Utilities#

Command Line#

parse_python_assigns(assign_str)

Parses a string, containing assign statements into a dictionary.

africanus.util.cmdline.parse_python_assigns(assign_str)[source]#

Parses a string, containing assign statements into a dictionary.

data = parse_python_assigns("beta=5.6; l=[2,3], s='hello, world'")

assert data == {
    'beta': 5.6,
    'l': [2, 3],
    's': 'hello, world'
}
Parameters:
assign_str: str

Assignment string. Should only contain assignment statements assigning python literals or builtin function calls, to variable names. Multiple assignment statements should be separated by semi-colons.

Returns:
dict

Dictionary { name: value } containing assignment results.

Requirements Handling#

requires_optional(*requirements)

Decorator returning either the original function, or a dummy function raising a MissingPackageException when called, depending on whether the supplied requirements are present.

africanus.util.requirements.requires_optional(*requirements)[source]#

Decorator returning either the original function, or a dummy function raising a MissingPackageException when called, depending on whether the supplied requirements are present.

If packages are missing and called within a test, the dummy function will call pytest.skip().

Used in the following way:

try:
    from scipy import interpolate
except ImportError as e:
    # https://stackoverflow.com/a/29268974/1611416, pep 3110 and 344
    scipy_import_error = e
else:
    scipy_import_error = None

@requires_optional('scipy', scipy_import_error)
def function(*args, **kwargs):
    return interpolate(...)
Parameters:
requirementsiterable of string, None or ImportError

Sequence of package names required by the decorated function. ImportError exceptions (or None, indicating their absence) may also be supplied and will be immediately re-raised within the decorator. This is useful for tracking down problems in user import logic.

Returns:
callable

Either the original function if all requirements are available or a dummy function that throws a MissingPackageException or skips a pytest.

Shapes#

aggregate_chunks(chunks, max_chunks)

Aggregate dask chunks together into chunks no larger than max_chunks.

corr_shape(ncorr, corr_shape)

Returns the shape of the correlations, given ncorr and the type of correlation shape requested

africanus.util.shapes.aggregate_chunks(chunks, max_chunks)[source]#

Aggregate dask chunks together into chunks no larger than max_chunks.

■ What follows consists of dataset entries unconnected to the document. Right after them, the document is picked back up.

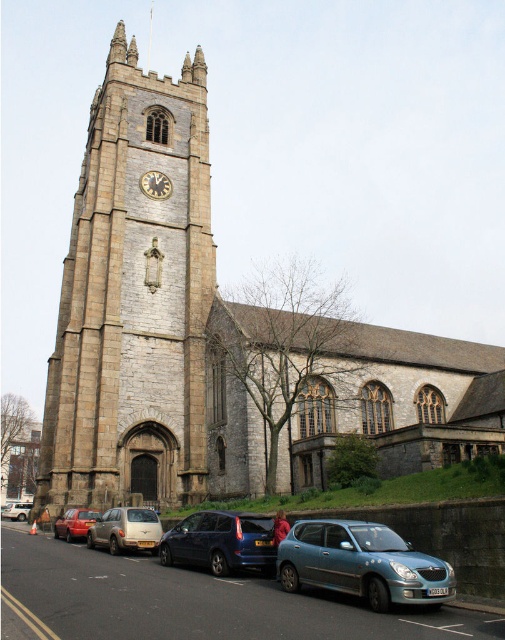 Question: Which point appears farthest from the camera in this image?

Choices:
 (A) (145, 182)
 (B) (101, 244)
 (C) (129, 525)
 (D) (439, 561)

Answer: (A)

Question: Which object is the farthest from the metallic red car at lower left?

Choices:
 (A) stone clock tower at center
 (B) silver metallic hatchback at center
 (C) metallic blue van at center

Answer: (A)

Question: Does stone clock tower at center have a greater width compared to silver metallic hatchback at center?

Choices:
 (A) yes
 (B) no

Answer: (A)

Question: Does metallic blue van at center come behind silver metallic hatchback at center?

Choices:
 (A) no
 (B) yes

Answer: (A)

Question: Which object is closer to the camera taking this photo?

Choices:
 (A) metallic red car at lower left
 (B) metallic blue van at center

Answer: (B)

Question: Can you confirm if stone clock tower at center is positioned to the left of metallic blue hatchback at lower center?

Choices:
 (A) no
 (B) yes

Answer: (B)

chunks, max_c = ((3,4,6,3,6,7),(1,1,1,1,1,1)), (10,3)
expected = ((7,9,6,7), (2,2,1,1))
assert aggregate_chunks(chunks, max_c) == expected
Parameters:
chunkssequence of tuples or tuple
max_chunkssequence of ints or int
Returns:
sequence of tuples or tuple
africanus.util.shapes.corr_shape(ncorr, corr_shape)[source]#

Returns the shape of the correlations, given ncorr and the type of correlation shape requested

Parameters:
ncorrinteger

Number of correlations

corr_shape{‘flat’, ‘matrix’}

Shape of output correlations

Returns:
tuple

Shape tuple describing the correlation dimensions

  • If flat returns (ncorr,)

  • If matrix returns

    • (1,) if ncorr == 1

    • (2,) if ncorr == 2

    • (2,2) if ncorr == 4

Beams#

beam_filenames(filename_schema, corr_types)

Returns a dictionary of beam filename pairs, keyed on correlation,from the cartesian product of correlations and real, imaginary pairs

beam_grids(header[, l_axis, m_axis])

Extracts the FITS indices and grids for the beam dimensions in the supplied FITS header.

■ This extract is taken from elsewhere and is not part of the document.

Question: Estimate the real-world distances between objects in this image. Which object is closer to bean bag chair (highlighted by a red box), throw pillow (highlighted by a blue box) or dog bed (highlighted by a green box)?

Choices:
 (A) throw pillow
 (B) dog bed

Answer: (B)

africanus.util.beams.beam_filenames(filename_schema, corr_types)[source]#

Returns a dictionary of beam filename pairs, keyed on correlation,from the cartesian product of correlations and real, imaginary pairs

Given beam_$(corr)_$(reim).fits returns:

{
  'xx' : ['beam_xx_re.fits', 'beam_xx_im.fits'],
  'xy' : ['beam_xy_re.fits', 'beam_xy_im.fits'],
  ...
  'yy' : ['beam_yy_re.fits', 'beam_yy_im.fits'],
}

Given beam_$(CORR)_$(REIM).fits returns:

{
  'xx' : ['beam_XX_RE.fits', 'beam_XX_IM.fits'],
  'xy' : ['beam_XY_RE.fits', 'beam_XY_IM.fits'],
  ...
  'yy' : ['beam_YY_RE.fits', 'beam_YY_IM.fits']),
}
Parameters:
filename_schemastr

String containing the filename schema.

corr_typeslist of integers

list of integers defining the correlation type.

Returns:
dict

Dictionary of schema {correlation : (refile, imfile)} mapping correlations to real and imaginary filename pairs

africanus.util.beams.beam_grids(header, l_axis=None, m_axis=None)[source]#

Extracts the FITS indices and grids for the beam dimensions in the supplied FITS header. Specifically the axes specified by

  1. L or X CTYPE

  2. M or Y CTYPE

  3. FREQ CTYPE

If the first two axes have a negative sign, such as -L, the grid will be inverted.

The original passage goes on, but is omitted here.